Between civility and chaos

The secretary of state’s office will host a two-day, invitation-only summit on how best to test the accuracy and security of California voting systems. On November 28 and 29 at the Hyatt Regency, a nationwide pool of experts and academics schooled in everything from voting-machine security to voter skepticism will gather for a series of panel discussions. In the audience will be election officials from other states who are facing the same challenges regarding fair and accurate elections.

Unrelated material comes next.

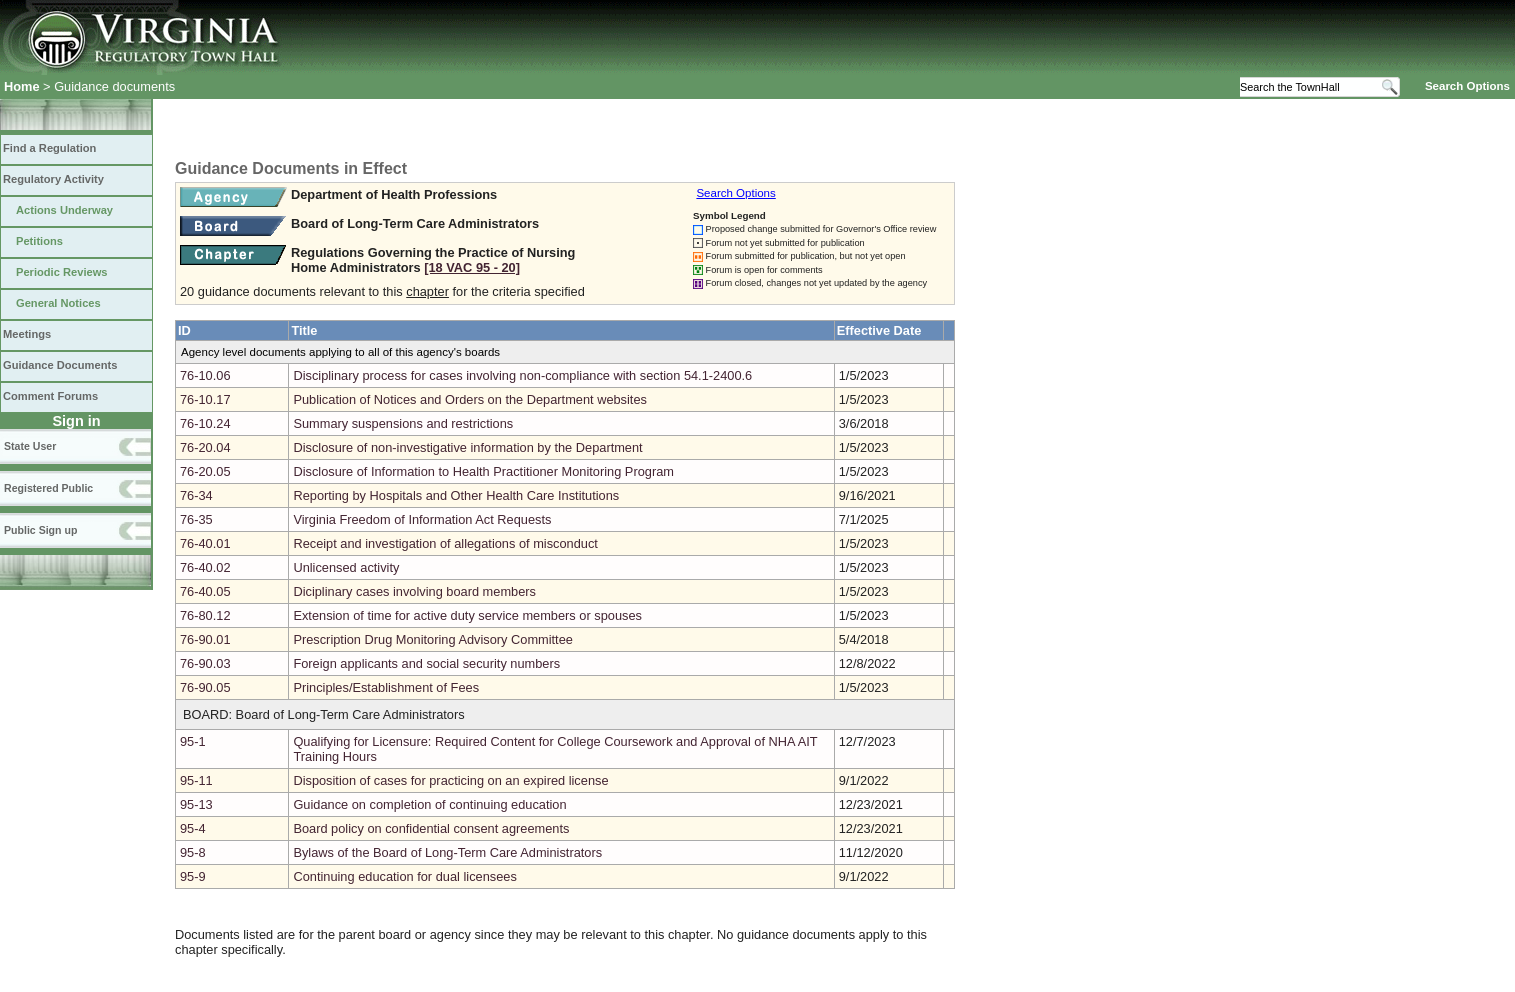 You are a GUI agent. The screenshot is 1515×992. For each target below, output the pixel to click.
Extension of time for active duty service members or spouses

The secretary of state’s office is responsible for certifying electronic voting systems for purchase by counties, and panelists will discuss a number of issues related to their reliability, including proper testing procedures, whether federal testing guidelines are sufficient and how to assess the outside threat against security. Election experts fear that if voting systems aren’t robust enough and secure enough, voters will lose faith that their votes are being counted. And as Kim Alexander of the California Voter Foundation says, the vote is the “bright line between civility and chaos.”